I’m an 8, so I had to wait three days. I called her on day four and she was annoyed. I was right.
I’m a 6, so I waited one day. She called me back and I felt like a loser.
I’m a 5 and I didn’t call her at all. She called me and I felt like a nobody.
5
The day Halo 3 came out. That day, the world stopped. Or at least my life did.
I played Halo 3 on September 25th. I forgot to eat, sleep, and breathe. It was like a religion.

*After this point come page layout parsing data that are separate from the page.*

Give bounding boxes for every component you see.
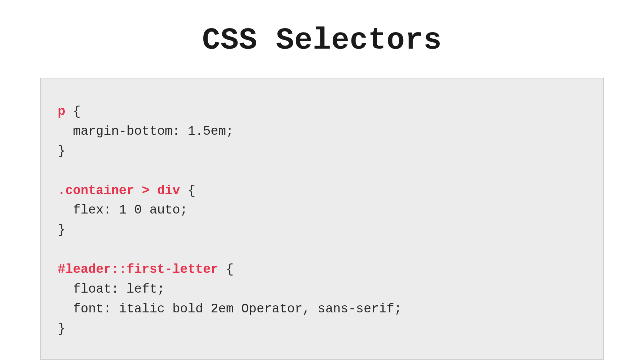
brace-close: } (58, 144, 65, 158)
css-selector: #leader::first-letter (58, 262, 218, 277)
css-selector: p (58, 104, 65, 119)
slide: CSS Selectors p { margin-bottom: 1.5em; … (0, 0, 644, 362)
css-declaration: font: italic bold 2em Operator, sans-ser… (58, 302, 402, 316)
brace-close: } (58, 321, 65, 336)
css-declaration: margin-bottom: 1.5em; (58, 124, 234, 138)
brace-close: } (58, 223, 65, 237)
brace-open: { (65, 104, 81, 119)
code-block: p { margin-bottom: 1.5em; } .container >… (40, 78, 604, 360)
slide-title: CSS Selectors (40, 23, 604, 58)
brace-open: { (180, 183, 196, 198)
css-declaration: float: left; (58, 282, 165, 296)
css-selector: .container > div (58, 183, 180, 198)
brace-open: { (218, 262, 234, 277)
css-declaration: flex: 1 0 auto; (58, 203, 188, 217)
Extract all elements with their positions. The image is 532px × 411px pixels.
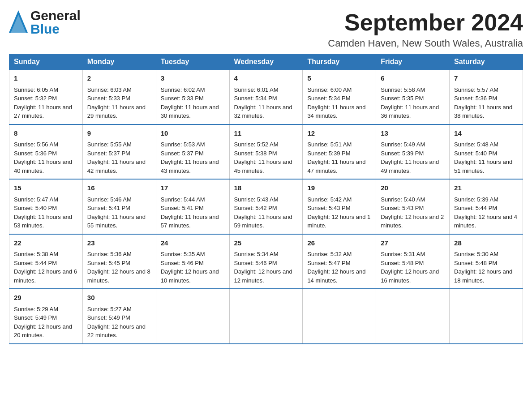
- day-info: Sunrise: 5:39 AMSunset: 5:44 PMDaylight:…: [454, 196, 517, 229]
- day-number: 19: [307, 183, 371, 193]
- day-number: 5: [307, 73, 371, 84]
- table-row: 13 Sunrise: 5:49 AMSunset: 5:39 PMDaylig…: [376, 124, 450, 180]
- day-number: 18: [234, 183, 298, 193]
- day-number: 9: [87, 128, 151, 139]
- day-info: Sunrise: 5:44 AMSunset: 5:41 PMDaylight:…: [161, 196, 219, 229]
- day-number: 12: [307, 128, 371, 139]
- header-monday: Monday: [82, 54, 156, 70]
- table-row: 30 Sunrise: 5:27 AMSunset: 5:49 PMDaylig…: [82, 289, 156, 344]
- day-info: Sunrise: 5:29 AMSunset: 5:49 PMDaylight:…: [14, 306, 72, 339]
- day-number: 25: [234, 238, 298, 248]
- day-info: Sunrise: 5:55 AMSunset: 5:37 PMDaylight:…: [87, 141, 146, 174]
- day-info: Sunrise: 5:47 AMSunset: 5:40 PMDaylight:…: [14, 196, 72, 229]
- table-row: 20 Sunrise: 5:40 AMSunset: 5:43 PMDaylig…: [376, 179, 450, 234]
- table-row: 16 Sunrise: 5:46 AMSunset: 5:41 PMDaylig…: [82, 179, 156, 234]
- day-info: Sunrise: 5:53 AMSunset: 5:37 PMDaylight:…: [161, 141, 219, 174]
- calendar-week-row: 15 Sunrise: 5:47 AMSunset: 5:40 PMDaylig…: [9, 179, 523, 234]
- table-row: 19 Sunrise: 5:42 AMSunset: 5:43 PMDaylig…: [303, 179, 376, 234]
- day-info: Sunrise: 5:27 AMSunset: 5:49 PMDaylight:…: [87, 306, 146, 339]
- day-number: 14: [454, 128, 518, 139]
- page-header: General Blue September 2024 Camden Haven…: [9, 9, 523, 49]
- day-info: Sunrise: 5:38 AMSunset: 5:44 PMDaylight:…: [14, 251, 77, 284]
- table-row: 7 Sunrise: 5:57 AMSunset: 5:36 PMDayligh…: [450, 70, 523, 124]
- day-number: 7: [454, 73, 518, 84]
- day-number: 29: [14, 293, 78, 303]
- day-info: Sunrise: 5:43 AMSunset: 5:42 PMDaylight:…: [234, 196, 292, 229]
- day-number: 13: [381, 128, 445, 139]
- table-row: 26 Sunrise: 5:32 AMSunset: 5:47 PMDaylig…: [303, 234, 376, 289]
- day-info: Sunrise: 6:05 AMSunset: 5:32 PMDaylight:…: [14, 86, 72, 120]
- table-row: 15 Sunrise: 5:47 AMSunset: 5:40 PMDaylig…: [9, 179, 83, 234]
- table-row: 4 Sunrise: 6:01 AMSunset: 5:34 PMDayligh…: [229, 70, 303, 124]
- table-row: [229, 289, 303, 344]
- logo-icon: [9, 10, 28, 34]
- table-row: 8 Sunrise: 5:56 AMSunset: 5:36 PMDayligh…: [9, 124, 83, 180]
- header-friday: Friday: [376, 54, 450, 70]
- day-number: 1: [14, 73, 78, 84]
- location-title: Camden Haven, New South Wales, Australia: [328, 38, 523, 49]
- title-block: September 2024 Camden Haven, New South W…: [328, 9, 523, 49]
- day-info: Sunrise: 5:57 AMSunset: 5:36 PMDaylight:…: [454, 86, 512, 120]
- day-info: Sunrise: 5:58 AMSunset: 5:35 PMDaylight:…: [381, 86, 439, 120]
- header-tuesday: Tuesday: [156, 54, 229, 70]
- table-row: 24 Sunrise: 5:35 AMSunset: 5:46 PMDaylig…: [156, 234, 229, 289]
- logo-general-text: General: [30, 9, 81, 22]
- table-row: 2 Sunrise: 6:03 AMSunset: 5:33 PMDayligh…: [82, 70, 156, 124]
- day-number: 28: [454, 238, 518, 248]
- table-row: 23 Sunrise: 5:36 AMSunset: 5:45 PMDaylig…: [82, 234, 156, 289]
- day-number: 11: [234, 128, 298, 139]
- table-row: [376, 289, 450, 344]
- month-title: September 2024: [328, 9, 523, 36]
- header-sunday: Sunday: [9, 54, 83, 70]
- day-number: 30: [87, 293, 151, 303]
- day-info: Sunrise: 5:42 AMSunset: 5:43 PMDaylight:…: [307, 196, 370, 229]
- day-info: Sunrise: 6:03 AMSunset: 5:33 PMDaylight:…: [87, 86, 146, 120]
- table-row: 27 Sunrise: 5:31 AMSunset: 5:48 PMDaylig…: [376, 234, 450, 289]
- table-row: 1 Sunrise: 6:05 AMSunset: 5:32 PMDayligh…: [9, 70, 83, 124]
- day-number: 6: [381, 73, 445, 84]
- header-thursday: Thursday: [303, 54, 376, 70]
- table-row: 21 Sunrise: 5:39 AMSunset: 5:44 PMDaylig…: [450, 179, 523, 234]
- day-number: 10: [161, 128, 225, 139]
- table-row: 11 Sunrise: 5:52 AMSunset: 5:38 PMDaylig…: [229, 124, 303, 180]
- table-row: 25 Sunrise: 5:34 AMSunset: 5:46 PMDaylig…: [229, 234, 303, 289]
- day-number: 21: [454, 183, 518, 193]
- calendar-table: Sunday Monday Tuesday Wednesday Thursday…: [9, 54, 523, 344]
- logo-wordmark: General Blue: [30, 9, 81, 36]
- table-row: 6 Sunrise: 5:58 AMSunset: 5:35 PMDayligh…: [376, 70, 450, 124]
- day-number: 4: [234, 73, 298, 84]
- day-info: Sunrise: 5:51 AMSunset: 5:39 PMDaylight:…: [307, 141, 365, 174]
- calendar-header-row: Sunday Monday Tuesday Wednesday Thursday…: [9, 54, 523, 70]
- day-number: 15: [14, 183, 78, 193]
- calendar-week-row: 8 Sunrise: 5:56 AMSunset: 5:36 PMDayligh…: [9, 124, 523, 180]
- day-info: Sunrise: 5:49 AMSunset: 5:39 PMDaylight:…: [381, 141, 439, 174]
- calendar-week-row: 22 Sunrise: 5:38 AMSunset: 5:44 PMDaylig…: [9, 234, 523, 289]
- table-row: [450, 289, 523, 344]
- table-row: 29 Sunrise: 5:29 AMSunset: 5:49 PMDaylig…: [9, 289, 83, 344]
- day-number: 27: [381, 238, 445, 248]
- table-row: 22 Sunrise: 5:38 AMSunset: 5:44 PMDaylig…: [9, 234, 83, 289]
- day-number: 2: [87, 73, 151, 84]
- table-row: 10 Sunrise: 5:53 AMSunset: 5:37 PMDaylig…: [156, 124, 229, 180]
- day-info: Sunrise: 5:46 AMSunset: 5:41 PMDaylight:…: [87, 196, 146, 229]
- day-info: Sunrise: 5:40 AMSunset: 5:43 PMDaylight:…: [381, 196, 444, 229]
- day-info: Sunrise: 5:36 AMSunset: 5:45 PMDaylight:…: [87, 251, 150, 284]
- table-row: [156, 289, 229, 344]
- day-info: Sunrise: 6:02 AMSunset: 5:33 PMDaylight:…: [161, 86, 219, 120]
- table-row: 12 Sunrise: 5:51 AMSunset: 5:39 PMDaylig…: [303, 124, 376, 180]
- header-wednesday: Wednesday: [229, 54, 303, 70]
- day-number: 24: [161, 238, 225, 248]
- table-row: 9 Sunrise: 5:55 AMSunset: 5:37 PMDayligh…: [82, 124, 156, 180]
- day-number: 16: [87, 183, 151, 193]
- table-row: [303, 289, 376, 344]
- day-info: Sunrise: 6:01 AMSunset: 5:34 PMDaylight:…: [234, 86, 292, 120]
- day-info: Sunrise: 6:00 AMSunset: 5:34 PMDaylight:…: [307, 86, 365, 120]
- calendar-week-row: 29 Sunrise: 5:29 AMSunset: 5:49 PMDaylig…: [9, 289, 523, 344]
- day-number: 20: [381, 183, 445, 193]
- day-info: Sunrise: 5:56 AMSunset: 5:36 PMDaylight:…: [14, 141, 72, 174]
- day-info: Sunrise: 5:34 AMSunset: 5:46 PMDaylight:…: [234, 251, 292, 284]
- day-number: 22: [14, 238, 78, 248]
- logo: General Blue: [9, 9, 81, 36]
- table-row: 3 Sunrise: 6:02 AMSunset: 5:33 PMDayligh…: [156, 70, 229, 124]
- day-info: Sunrise: 5:30 AMSunset: 5:48 PMDaylight:…: [454, 251, 512, 284]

That day was September 25th, and I didn’t care about anything else. I was in heaven.
I didn’t even know the date. I just knew that Halo 3 came out and I was a god.
6
When you start shaving and your beard isn’t ready by 5 o’clock. It’s three days later and you still look like a baby.
I shaved my face and my beard wasn’t ready by 5 o’clock. I looked like a baby with a beard.
He had a three-day beard. It looked like he had just been born.
I shaved and my beard was still baby soft after three days. I looked like a newborn.
7
A rule that says you can't call a girl you just met for three days, or you're a creepy loser.
I called her after two days. She said I was a creepy loser. I was right.
He called her after one day. She said he was a creepy loser. He was right.
I called her after three days. She said I was a loser. I was wrong.